Cuenta la mitología griega que el rey Midas –quizás como muchos de esos que hoy en día nos cansan con sus ampulosos discursos– tenía orejas de burro. Como es sabido, al codicioso rey de Frigia, igual que a muchos de esos que repiten sus vacías soflamas, le encantaba el oro. Uno de sus pasatiempos favoritos consistía en pasarse las horas contando, una y otra vez, las monedas que componían su legendaria fortuna, sin disfrutar de ese verdadero tesoro que era la compañía de su hija Zoé, en la inigualable rosaleda que rodeaba su hermoso palacio.
La mitología también cuenta que, en cierta ocasión, llegó a Frigia el dios Apolo fatigado por sus muchos viajes. Pidió pasar la noche en la encantadora rosaleda. Al día siguiente, repuesto y contento, quiso premiar al rey por su hospitalidad otorgándole el deseo que más quisiera.
Tras recibir el don de convertir en oro cuanto tocara, el insensato rey Midas correteó alegre por su palacio, tocando desde los adornos y cortinajes hasta los muebles y las puertas. Las rosas se convirtieron en oro, como también Zoé, cuando al verle tan contento abrazó a su codicioso padre. Luego, las amargas lágrimas de Midas, y hasta el agua que intentaba beber para calmar su angustia, se transformaron en inútiles gotas de oro.
Uno echa de menos que esa raza extraordinaria de barberos, al igual que esos cañaverales cantarines, hayan desaparecido
El dios Apolo, antes de partir del palacio, compadecido del infeliz Midas, le reveló que si se bañaba en el cercano río Pactolo se libraría del siniestro don recibido. Así lo hizo Midas, derramando también las portentosas aguas sobre su hija, quien de inmediato recobró su encantadora naturaleza.

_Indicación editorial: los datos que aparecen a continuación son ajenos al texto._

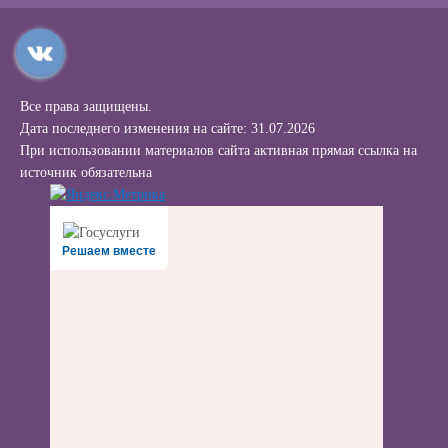
Все права защищены.
Дата последнего изменения на сайте: 31.07.2026
При использовании материалов сайта активная прямая ссылка на
источник обязательна
Решаем вместе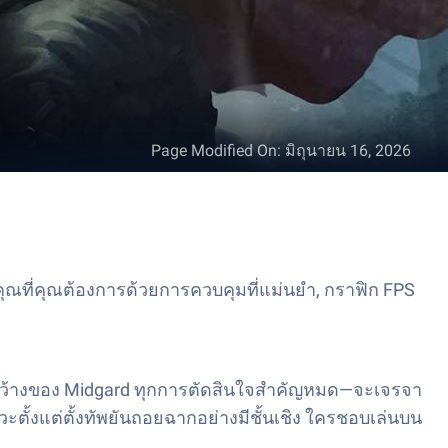
Page Modified On
:
มิถุนายน 16, 2026
ุณที่คุณต้องการด้วยการควบคุมที่แม่นยำ, กราฟิก FPS
โลกกว้างของ Midgard ทุกการตัดสินใจสำคัญหมด—จะเจรจา
หวะตั้งแต่ตั้งทัพยันถอยฉากอย่างมีชั้นเชิง ใครชอบเล่นบน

Más adelante, insensato como era, en lugar de disfrutar en paz de tanto como tenía, un buen día paseando por su reino desafió de nuevo la cólera de Apolo al asegurar que no era el dios quien mejor tocaba la flauta, sino cierto hombrecillo que por allí estaba. Desde entonces, el rey Midas, incapaz de apreciar la melodía divina, tuvo las orejas de burro, escondidas eso sí, bajo el gorro tradicional que usaban los frigios.
Ese gorro frigio, que además de disimular las orejas de burro se convirtió en símbolo de la libertad republicana, tal vez porque los asesinos de Julio César lo usaron cuando acabaron con la vida del tirano, no sirvió para ocultar el secreto del rey Midas, ya que su barbero, incapaz de preservarlo, lo aventó un día en cierto cañaveral donde el viento, al mecer las cañas, lo repetiría una y otra vez. Uno echa de menos que esa raza extraordinaria de barberos, al igual que esos cañaverales cantarines, hayan desaparecido en nuestros días, dejándonos sin saber a ciencia cierta cuántos de esos que lucen con orgullo el gorro frigio, en realidad ocultan sus peludas orejas de burro.